Sunday, September 20, 2015

Research as Authentic Inquiry.

“Today, many teachers across the curriculum are developing creative strategies to make teaching the research paper more relevant.”
I find that developing new strategies and finding new ways to reach out to and interact with our students is of the utmost importance. A trend I am noticing is the when young people are looking for information on a subject they go to the internet, and find a video that teaches them in a very general, and concise, way. These videos normally relate the subject to something the viewer who deal with in everyday life. I believe this relation of the subject is how we will make teaching the research paper more relevant.   

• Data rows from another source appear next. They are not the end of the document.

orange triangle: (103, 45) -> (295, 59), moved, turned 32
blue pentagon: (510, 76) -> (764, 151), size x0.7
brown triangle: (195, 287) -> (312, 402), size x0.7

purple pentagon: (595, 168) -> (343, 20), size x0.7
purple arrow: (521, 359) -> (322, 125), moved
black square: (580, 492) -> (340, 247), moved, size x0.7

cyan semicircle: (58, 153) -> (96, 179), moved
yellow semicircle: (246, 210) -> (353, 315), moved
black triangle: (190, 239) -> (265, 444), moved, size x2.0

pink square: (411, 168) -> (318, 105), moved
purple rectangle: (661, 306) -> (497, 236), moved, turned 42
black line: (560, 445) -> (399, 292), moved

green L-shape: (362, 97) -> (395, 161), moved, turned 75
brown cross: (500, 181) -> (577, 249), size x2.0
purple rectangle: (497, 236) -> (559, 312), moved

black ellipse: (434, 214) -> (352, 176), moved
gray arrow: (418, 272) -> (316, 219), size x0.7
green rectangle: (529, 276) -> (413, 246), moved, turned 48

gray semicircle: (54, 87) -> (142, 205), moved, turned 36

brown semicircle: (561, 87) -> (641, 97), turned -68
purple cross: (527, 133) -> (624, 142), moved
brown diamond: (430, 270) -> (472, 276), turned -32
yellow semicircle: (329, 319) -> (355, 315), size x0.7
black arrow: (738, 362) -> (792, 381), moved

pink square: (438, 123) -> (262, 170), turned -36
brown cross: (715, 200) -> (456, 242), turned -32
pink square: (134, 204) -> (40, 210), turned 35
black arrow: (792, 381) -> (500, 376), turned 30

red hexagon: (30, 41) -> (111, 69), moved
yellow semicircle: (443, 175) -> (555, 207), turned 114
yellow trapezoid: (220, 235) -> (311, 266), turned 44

“Oral Explaining – with both students and teachers participating – develops reasoning skills that support reading and writing practices across the disciplines.”
When I think back on my years in school I always remember asking a question that us students would have an answer to, but the teachers would always say “Well yes, but that’s not the answer I’m looking for.” I think that it is this lack of clarity on the educator’s part, and their inability to maintain a running dialogue with their students.  

“Similarly, many young people find the preoccupation of the adult world to be remote, disconnected from their lives, and incomprehensible.”
And lastly we have to remember that our students are growing up in a very different world than we did. What is important to us isn’t exactly what is important to them, and vice versa. But it is imperative that as educators we find a common ground with our student.